Friday, July 12, 2013

Imma give up

I just requested this from the library: .
126 people waiting, for a total of 26 copies. Buzz, buzz..

Tuesday, July 09, 2013

Never wanna let you go...

Nancy Pearl's rule of thumb is, Give a book 50 pages. If it hasn't got you by then, abandon it. If you are over the age of 50, however (and your reading days getting shorter and shorter, agh!), number of pages to give a book = your age-50. I live by this rule and have no complaints. Check out what the good folks at GoodReads have to say: What makes you give up on a book?

Monday, July 08, 2013

Vacation, gotta get away...

A friend is going on vacation to the beach. She needs reccs for some books - and we are not talking drugstore romance novels here, people. This woman is seriously smart, and seriously interested in good contemporary fiction. And she came to ME. No pressure, though. Here's the list I sent her.
Mr Penumbra’s 24 Hour Bookstore – Robin Sloan. This is kind of light but utterly charming and smart in a techie way. If you like it, then check out Scarlett Thomas’s PopCo as well. Same sort of quirky vibe.

May We Be Forgiven – AM Homes/The Dinner – Herman Koch; I read these one right after the other. I enjoy pairing books like wine, and these two complement each other very nicely. Homes is an especially adept writer & I am now plowing through other books of hers.

The Bartender’s Tale - Ivan Doig. Doig is a great storyteller. His writing is blunt and at times even clumsy, but you become completely invested in his characters’ lives. I also loved his The Whistling Season.

Bereft – Chris Wolmersley. Just a beautifully written & deceptively quiet book. Thank you to my Aussie friends for referring me to this....

Mudbound/When She Woke - Hilary Jordan. Both of these are very intense (When She Woke is a modern-day retelling of The Scarlet Letter), and completely different. Other than Jordan’s skill, you wouldn’t think the same author had written both. Neither is a happy read, but satisfying in many ways nonetheless.

Neither of these is new, but I read/reread them recently and remembered how much I liked and was impressed by them:
Skippy Dies – Paul Murray.
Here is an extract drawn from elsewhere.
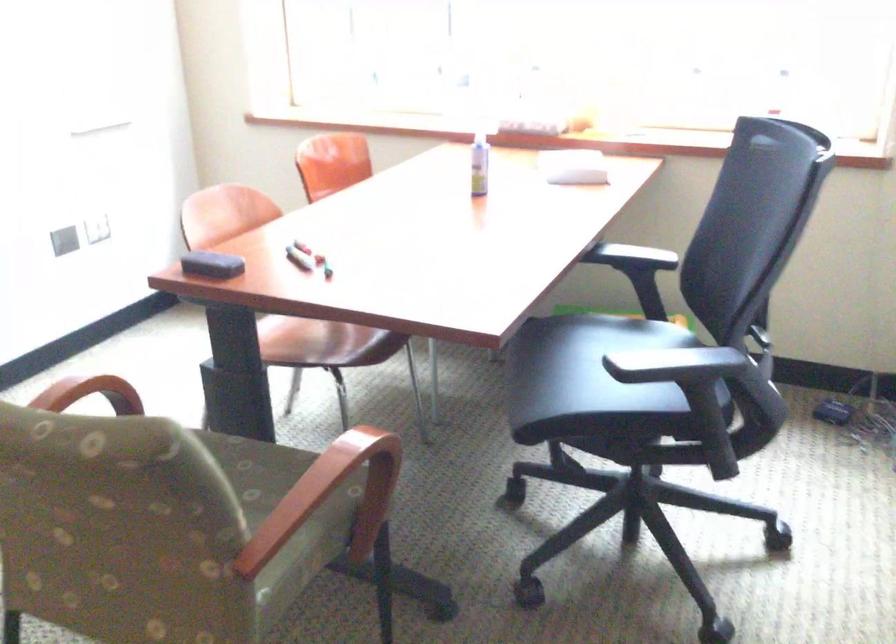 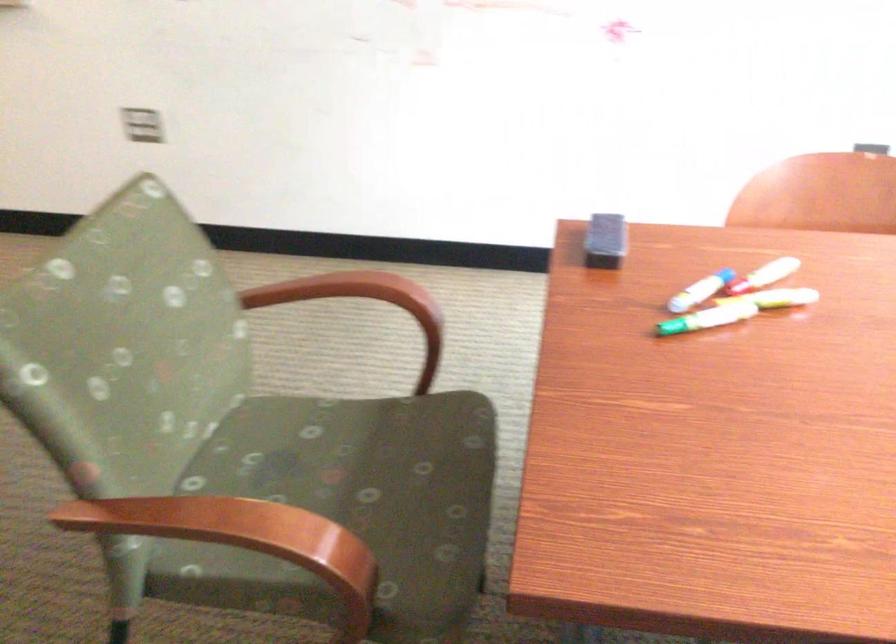 The point at (101, 223) is marked in the first image. Where is the corresponding point in the second image?

(871, 147)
This was one of my favorite books of 2011. It kept another friend occupied for a month while she hiked Nepal, so it's got that going for it...

Behind the Scenes at the Museum – Kate Atkinson. Atkinson writes layered, interwoven, complex novels. This is probably my favorite book of hers. I have her newest, Life After Life on deck.

Happy reading, and enjoy the sand in your toes. And your swimsuit. And your sandwich.